PROBLEM TO SOLVE: Pull out each line of the records holding the string "Laschen".
──────
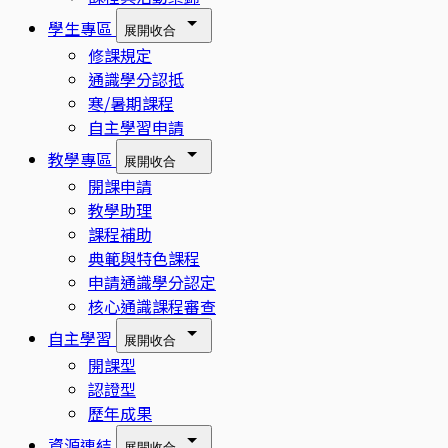
學生專區
展開
收合
修課規定
通識學分認抵
寒/暑期課程
自主學習申請
教學專區
展開
收合
開課申請
教學助理
課程補助
典範與特色課程
申請通識學分認定
核心通識課程審查
自主學習
展開
收合
開課型
認證型
歷年成果
資源連結
展開
收合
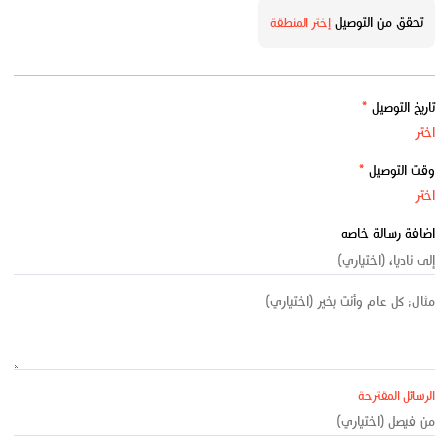
تحقق من التوصيل
إختر المنطقة
تاريخ التوصيل
*
وقت التوصيل
*
اضافة رسالة خاصه
الرسائل المقترحة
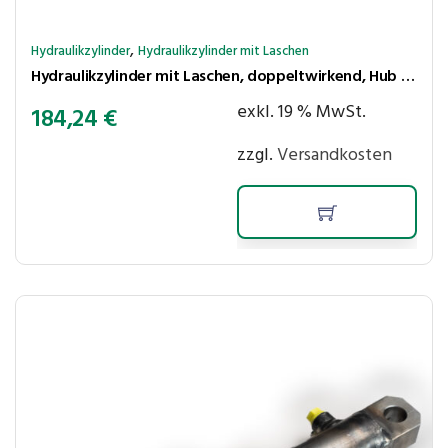
,
Hydraulikzylinder
Hydraulikzylinder mit Laschen
Hydraulikzylinder mit Laschen, doppeltwirkend, Hub 250 mm, Kolben ⌀50 mm, Stange ⌀30 mm
exkl. 19 % MwSt.
184,24
€
zzgl.
Versandkosten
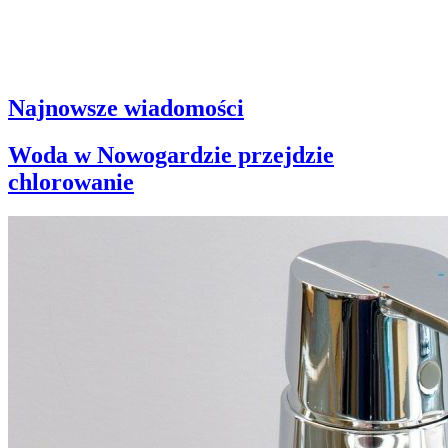
Najnowsze wiadomości
Woda w Nowogardzie przejdzie
chlorowanie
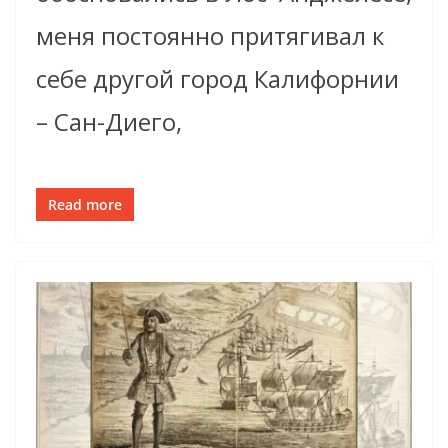
меня постоянно притягивал к
себе другой город Калифорнии
– Сан-Диего,
Read more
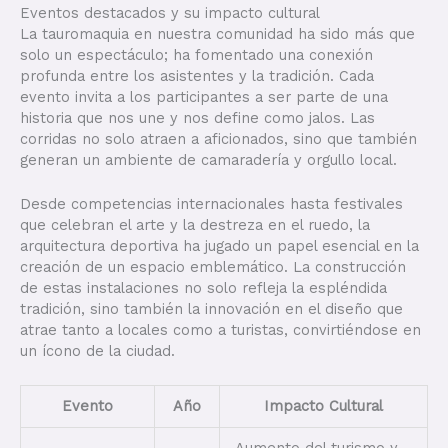
Eventos destacados y su impacto cultural
La tauromaquia en nuestra comunidad ha sido más que
solo un espectáculo; ha fomentado una conexión
profunda entre los asistentes y la tradición. Cada
evento invita a los participantes a ser parte de una
historia que nos une y nos define como jalos. Las
corridas no solo atraen a aficionados, sino que también
generan un ambiente de camaradería y orgullo local.
Desde competencias internacionales hasta festivales
que celebran el arte y la destreza en el ruedo, la
arquitectura deportiva ha jugado un papel esencial en la
creación de un espacio emblemático. La construcción
de estas instalaciones no solo refleja la espléndida
tradición, sino también la innovación en el diseño que
atrae tanto a locales como a turistas, convirtiéndose en
un ícono de la ciudad.
Evento
Año
Impacto Cultural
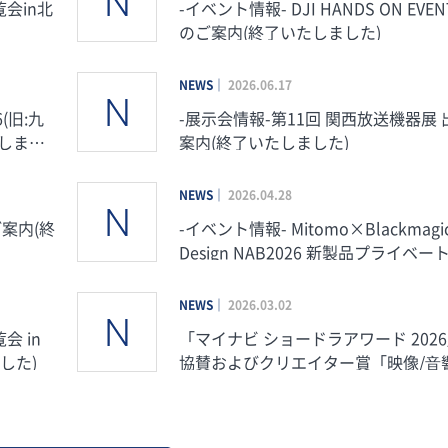
会in北
-イベント情報- DJI HANDS ON EVENT 開催
のご案内(終了いたしました)
NEWS
2026.06.17
(旧:九
-展示会情報-第11回 関西放送機器展
たしまし
案内(終了いたしました)
NEWS
2026.04.28
ご案内(終
-イベント情報- Mitomo×Blackmagic
Design NAB2026 新製品プライベー
いたしました)
NEWS
2026.03.02
「マイナビ ショードラアワード 202
した)
協賛およびクリエイター賞「映像/⾳
部⾨ presented by Mitomo」新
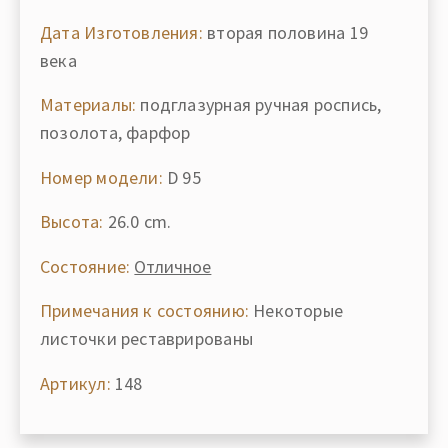
Дата Изготовления:
вторая половина 19
века
Материалы:
подглазурная ручная роспись,
позолота, фарфор
Номер модели:
D 95
Высота:
26.0 cm.
Состояние:
Отличное
Примечания к состоянию:
Некоторые
листочки реставрированы
Артикул:
148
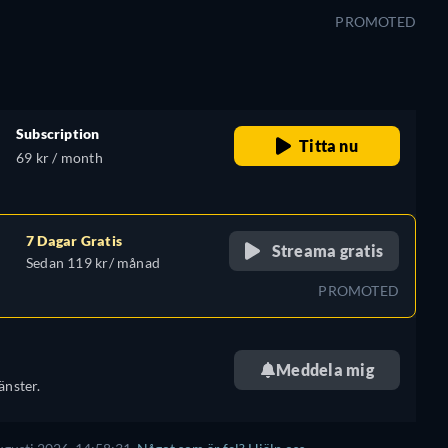
PROMOTED
Subscription
Titta nu
69 kr / month
7 Dagar Gratis
Streama gratis
Sedan 119 kr/ månad
PROMOTED
Meddela mig
änster.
──────
RESULT OF THIS TASK:
Hydraulikzylinder mit Laschen
Hydraulikzylinder mit Laschen, doppeltwirkend, Hub 250 mm, Kolben ⌀50 mm, Stange ⌀30 mm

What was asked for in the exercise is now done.